What is Gap Analysis ?
Gap analysis is a strategic planning tool that helps businesses identify the gaps between their current performance and their desired future state. By conducting a thorough analysis of the organization's processes, systems, and goals, gap analysis allows businesses to pinpoint areas of improvement and develop strategies to bridge those gaps.
Gap analysis is the right way for project managers to understand where they are and where they would like to be. It also helps determine the next course of action to reach the project to the desired state. A gap analysis can be used at any stage of the project to assess the project’s progress; it is beneficial when done at the beginning of the project.
Gap Analysis Process
The first step in a gap analysis process is identifying where you would like your project to be. This basically involves identifying the objectives one wants to achieve and the timeline to achieve them. Gap analysis is constructive when the scope is clearly defined and there are not many changes.
Gap Analysis Example
For example, if an organization is currently using a time tracking tool and based on the feedback collated from the users, there are a few improvements to be implemented for the better functioning of the system. If this project of developing an improved time tracking system is assigned to a project manager, the first step would be to identify the end goal. i.e., what kind of changes are required and what functionalities need to be added for an improved system.

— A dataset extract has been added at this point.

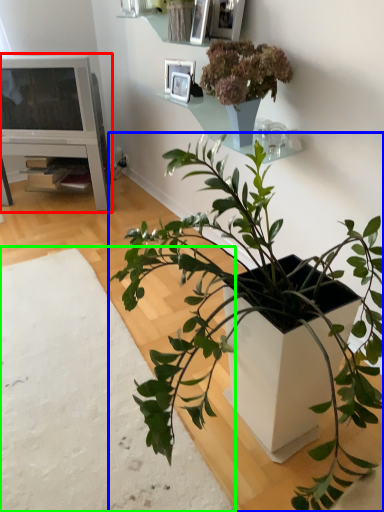 Question: Which is nearer to the entertainment center (highlighted by a red box)? houseplant (highlighted by a blue box) or plain (highlighted by a green box).

Choices:
 (A) houseplant
 (B) plain

Answer: (B)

Next, the project manager will start looking at the current system and the existing functionalities. After identifying both the present and the desired end state, the project manager would now be able to assess the gaps and how he/she needs to proceed to fill in the gaps and achieve the end goals.
Gap Analysis Methods
Gap analysis can be conducted using a few methods, which include:
Qualitative Analysis mainly involves researching and understanding human behavior in particular situations. This involves understanding why people do things in a certain way. This is an analysis done by talking to people either through interviews, individual or group discussions.

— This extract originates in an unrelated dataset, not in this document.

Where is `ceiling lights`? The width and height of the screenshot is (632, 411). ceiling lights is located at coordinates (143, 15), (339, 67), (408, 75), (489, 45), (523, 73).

The quantitative analysis mainly involves using analytical tools like charts and graphs. For Example, survey results can be studied using quantitative analysis. Graphs and charts help one to visually organize complex numerical data.
GAP SWOT Analysis:
SWOT – Strengths, Weaknesses, Opportunities, and Threats analysis helps identify the current strengths and weaknesses and articulate the opportunities and threats. This analysis mainly focuses on maximizing one’s strengths, taking action to bridge the gaps that expose the project/organization to threats and weak points in the strategic plans, and taking advantage of the opportunities. Identifying SWOTs is crucial as it helps in determining the steps planned to achieve the objective.
Gap Analysis Template
- Project Name: Name of the project for which the gap analysis is being done.
- Project Id: Unique identifier to identify the project may be based on a system where project details are maintained or a manual identifier.
- Project Objective: This section specifies the objective of the project to help understand what is being tried to achieve.
- Responsible: Project manager and/or stakeholders involved in the gap analysis.
- Date: Date when the Gap Analysis is conducted.
- Current State: This field defines/identifies the current state the project is in, i.e., where the project is currently.
- End Goal: This field specifies the end goal, i.e., where you would like the project to be.
- Gaps: The field lists down the identified gaps or differences between the current and the potential end state.
- Implications: Defines the impact/implications due to the identified gaps.
- Recommendations: This field recommends the actions that can be taken to bridge the gap between the current and future situation.
- Timelines: Timelines to achieve or complete these goals are defined.